I didn’t go to Berlin just to catch the golden autumn while it was snowing in St Petersburg. Although it really felt like I was traveling back in time and getting that bit of autumn which got lost under the unexpectedly early snow. We actually planned the trip to see Zemfira live once again this year so here’s how this weekend away came about. I seem to enjoy such trips built around a concert, they transform the experience into a real adventure sometimes like that journey to the south of France back in September 2015.
It was so good to take myself out of the routine, including that personal routine which resembles something like a box that you put yourself in and then don’t even notice unless you start travelling.
First day was a little bit slow to begin (we had an early flight but then lost quite a bit of time standing in various lines) but turned out to be quite a long day in the end. We visited Potsdam, ate our lentil soup witо coconut milk (good!) and were just on time for the beginning of the concert same evening.
It was my second time in Potsdam so I didn’t mind missing the main sights and having a longer walk in the Russian Village through alleys of multicoloured trees and looking at the city from the Belvedere tower instead:
They say it gets really crowded in summer but that day we were virtually the only visitors in Belvedere to enjoy the wind and the somewhat solemn and silent landscape. It costs you 4.50 euros to get inside but it actually turned out to be worth it.
They also say that this ambitiously looking palace (which was supposed to be but a first part of an entire project) was falling into ruins but finally taken over by the locals and turned into a must place for summer day hanging outs. It seems like Berlin has quite a lot of such initiatives carried out by local people who get hold of disused space and turn it into public places open for all.
We got back to Berlin when it was already dark and as we were getting closer to the venue we heard more and more Russian speech. My Italian friend called to tell me she was probably the only non-Russian-speaking person there and when we finally got inside too we realised it was as if we never left Russia at all. The concert was different from the one I attended in St Petersburg this March, it was smaller in scale though definitely not shorter. It was more like a concert in a club with a very enthusiastic crowd.
On the next day we continued our walking and music-related (and inspired) journey marching across Berlin and visiting both residential districts and touristy places.
Starting from our nice hostel (with a funny name The Cat’s Pajamas) situated on the border of Kreuzberg and Neukölln…
…we crossed the river Spree (it was so windy on the bridge and yet almost every arch had a homeless dweller in a sleeping bag)…
…and arrived in Friedrichshain where we first of all stumbled upon an indie-looking place full of graffiti and bikes which did not appear particularly… clean. We walked out of it into the more family-friendly looking streets…
…where we had some quality foodie time at the local market with amazingly looking vegetables and cheese from all over Europe. As you can imagine, I really liked walking in the residential areas of Berlin.

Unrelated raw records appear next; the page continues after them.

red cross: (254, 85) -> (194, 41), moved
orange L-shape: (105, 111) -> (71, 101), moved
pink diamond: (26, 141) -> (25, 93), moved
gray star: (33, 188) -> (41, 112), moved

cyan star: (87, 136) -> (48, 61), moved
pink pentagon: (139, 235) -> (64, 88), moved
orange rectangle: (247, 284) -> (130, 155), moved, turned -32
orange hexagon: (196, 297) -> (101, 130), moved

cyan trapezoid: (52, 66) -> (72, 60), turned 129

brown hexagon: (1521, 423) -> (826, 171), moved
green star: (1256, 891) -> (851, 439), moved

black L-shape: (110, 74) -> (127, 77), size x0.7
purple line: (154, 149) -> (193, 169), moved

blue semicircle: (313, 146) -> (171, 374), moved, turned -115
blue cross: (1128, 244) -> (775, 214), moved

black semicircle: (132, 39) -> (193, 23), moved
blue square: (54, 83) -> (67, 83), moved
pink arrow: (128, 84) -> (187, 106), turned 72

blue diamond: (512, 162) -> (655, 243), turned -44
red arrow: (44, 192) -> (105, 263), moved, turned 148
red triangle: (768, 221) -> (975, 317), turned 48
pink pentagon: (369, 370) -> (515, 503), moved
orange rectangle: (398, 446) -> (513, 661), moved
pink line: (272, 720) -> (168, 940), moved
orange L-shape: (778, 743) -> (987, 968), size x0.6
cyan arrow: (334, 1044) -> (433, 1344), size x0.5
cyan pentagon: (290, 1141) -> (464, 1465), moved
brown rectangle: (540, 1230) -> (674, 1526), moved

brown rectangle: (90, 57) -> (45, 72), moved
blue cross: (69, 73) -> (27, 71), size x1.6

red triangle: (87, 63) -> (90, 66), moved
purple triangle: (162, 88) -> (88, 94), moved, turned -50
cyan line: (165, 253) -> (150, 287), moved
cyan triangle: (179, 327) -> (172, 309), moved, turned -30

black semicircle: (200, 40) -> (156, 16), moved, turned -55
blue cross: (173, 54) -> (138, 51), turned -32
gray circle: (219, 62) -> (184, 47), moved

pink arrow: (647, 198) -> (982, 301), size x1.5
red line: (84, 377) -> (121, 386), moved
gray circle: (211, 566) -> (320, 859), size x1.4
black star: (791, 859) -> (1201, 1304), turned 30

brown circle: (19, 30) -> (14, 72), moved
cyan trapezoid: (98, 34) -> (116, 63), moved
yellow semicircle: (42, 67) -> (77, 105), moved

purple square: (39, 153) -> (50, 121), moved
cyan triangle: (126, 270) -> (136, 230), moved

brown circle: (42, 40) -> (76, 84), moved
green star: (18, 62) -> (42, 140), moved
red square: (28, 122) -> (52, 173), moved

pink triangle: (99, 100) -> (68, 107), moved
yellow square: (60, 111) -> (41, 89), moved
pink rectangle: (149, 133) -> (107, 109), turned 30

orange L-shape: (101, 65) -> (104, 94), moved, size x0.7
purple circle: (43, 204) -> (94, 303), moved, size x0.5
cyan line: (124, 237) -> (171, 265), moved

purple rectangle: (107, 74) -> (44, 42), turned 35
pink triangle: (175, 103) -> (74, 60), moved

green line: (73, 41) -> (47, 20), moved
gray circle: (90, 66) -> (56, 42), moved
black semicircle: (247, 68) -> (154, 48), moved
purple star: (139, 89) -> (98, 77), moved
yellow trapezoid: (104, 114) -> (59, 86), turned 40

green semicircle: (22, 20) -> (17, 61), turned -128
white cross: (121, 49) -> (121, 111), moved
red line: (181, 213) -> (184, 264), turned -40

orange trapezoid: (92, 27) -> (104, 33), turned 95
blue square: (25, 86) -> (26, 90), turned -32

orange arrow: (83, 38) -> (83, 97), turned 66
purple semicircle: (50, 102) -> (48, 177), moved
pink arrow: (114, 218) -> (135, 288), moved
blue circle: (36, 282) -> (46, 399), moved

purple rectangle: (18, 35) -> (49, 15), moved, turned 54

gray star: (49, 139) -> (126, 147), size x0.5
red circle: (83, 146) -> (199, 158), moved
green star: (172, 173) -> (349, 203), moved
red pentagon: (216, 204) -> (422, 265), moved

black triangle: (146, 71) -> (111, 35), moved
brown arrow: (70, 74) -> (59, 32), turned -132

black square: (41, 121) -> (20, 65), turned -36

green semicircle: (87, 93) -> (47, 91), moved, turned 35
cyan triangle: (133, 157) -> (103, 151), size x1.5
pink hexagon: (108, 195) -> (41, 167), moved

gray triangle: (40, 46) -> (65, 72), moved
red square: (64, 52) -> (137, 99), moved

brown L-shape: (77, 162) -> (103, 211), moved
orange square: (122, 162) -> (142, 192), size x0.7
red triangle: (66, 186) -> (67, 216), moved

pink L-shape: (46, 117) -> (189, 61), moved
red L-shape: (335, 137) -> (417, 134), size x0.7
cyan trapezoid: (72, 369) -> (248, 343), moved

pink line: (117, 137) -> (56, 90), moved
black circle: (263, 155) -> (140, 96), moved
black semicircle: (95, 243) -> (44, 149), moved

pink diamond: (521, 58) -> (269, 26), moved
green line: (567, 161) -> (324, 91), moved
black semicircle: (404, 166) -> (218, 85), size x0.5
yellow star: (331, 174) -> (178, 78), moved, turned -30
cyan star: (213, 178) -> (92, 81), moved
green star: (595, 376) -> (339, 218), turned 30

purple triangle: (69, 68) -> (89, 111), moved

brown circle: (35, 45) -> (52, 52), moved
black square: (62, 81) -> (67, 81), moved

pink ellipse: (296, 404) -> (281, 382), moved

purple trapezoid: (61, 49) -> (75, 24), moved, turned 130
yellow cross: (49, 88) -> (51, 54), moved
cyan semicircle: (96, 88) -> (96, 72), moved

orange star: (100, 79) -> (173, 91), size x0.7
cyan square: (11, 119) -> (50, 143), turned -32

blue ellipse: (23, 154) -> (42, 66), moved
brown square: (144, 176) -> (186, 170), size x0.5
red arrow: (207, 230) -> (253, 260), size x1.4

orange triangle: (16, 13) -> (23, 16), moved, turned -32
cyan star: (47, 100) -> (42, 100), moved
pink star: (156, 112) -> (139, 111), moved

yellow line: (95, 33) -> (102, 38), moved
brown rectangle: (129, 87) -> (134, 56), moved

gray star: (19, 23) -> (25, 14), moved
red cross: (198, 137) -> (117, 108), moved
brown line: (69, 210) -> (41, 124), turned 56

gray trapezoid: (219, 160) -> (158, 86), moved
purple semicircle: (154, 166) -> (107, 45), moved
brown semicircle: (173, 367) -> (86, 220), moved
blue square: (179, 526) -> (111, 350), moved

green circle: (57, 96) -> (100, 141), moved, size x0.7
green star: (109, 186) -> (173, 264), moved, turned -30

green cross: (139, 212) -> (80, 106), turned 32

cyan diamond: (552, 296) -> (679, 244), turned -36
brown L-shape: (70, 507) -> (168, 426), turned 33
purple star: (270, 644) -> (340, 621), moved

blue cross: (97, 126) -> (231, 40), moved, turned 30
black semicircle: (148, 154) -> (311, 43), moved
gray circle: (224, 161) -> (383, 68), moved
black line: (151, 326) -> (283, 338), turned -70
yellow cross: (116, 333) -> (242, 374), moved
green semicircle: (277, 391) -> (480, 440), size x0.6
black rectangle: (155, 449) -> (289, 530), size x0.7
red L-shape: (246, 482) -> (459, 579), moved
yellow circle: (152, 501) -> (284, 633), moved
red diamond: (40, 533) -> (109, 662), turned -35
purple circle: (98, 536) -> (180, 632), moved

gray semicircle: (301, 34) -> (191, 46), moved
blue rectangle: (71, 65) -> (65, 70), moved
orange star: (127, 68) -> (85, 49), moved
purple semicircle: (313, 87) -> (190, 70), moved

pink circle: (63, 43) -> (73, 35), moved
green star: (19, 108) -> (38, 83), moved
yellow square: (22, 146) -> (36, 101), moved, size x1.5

Then we hurried up to the indie cinema hall where they were still screening that new documentary about the Beatles’ touring years but first got a little bit confused when we read “this is not cinema” across the wall of the – presumed – cinema hall building:
We liked the film and got almost as excited as all those crazy kids shouting their lungs out at the Beatles’ concerts. There was also several photos and some footage that I had not seen before. We left the calm districts of Berlin after that to get to the touristy center, stopping on our way for yet another bowl of lentil and spinach soup (which was really good!).
And then we saw the wall
and a lovely sunset over the ultramodern parts of Berlin while walking away from the crowds:
On our last day there was sun and there was quite a bit of walking before we headed off to the airport. We visited several parks gorgeously decadent under their – mostly – yellow veils and got to the Tempelhof field which used to be Berlin’s airport and now is something like a space run by people who won it back and did not let it be occupied by new commercial and residential estates. It has this communal garden with a beehive right there in the middle of the field where we wondered looking at how things can be recycled in a fun way (although I guess in several years all this stuff will look a bit miserable as it already starts to disintegrate).
The rest of the field is taken over by joggers, cyclists, running dogs (!), refugee camp activities, etc etc. The ex-airport building (soooo long!) is occupied by the German police and military, as I found out. Gosh was it windy out there but also so sunny!
The third day really helped me catch that spirit of Berlin which makes it so special. When in Berlin, drop the entire business of trying to fit it into the usual frame of European cities. It will disappoint you this way. But if you just relax and stop demanding and expecting too much it will not disappoint you. Especially if you enhance your experience with local markets, curious cafes and parks, and all that with a very good company, you do start to like Berlin.
Adding this post to the Travel series.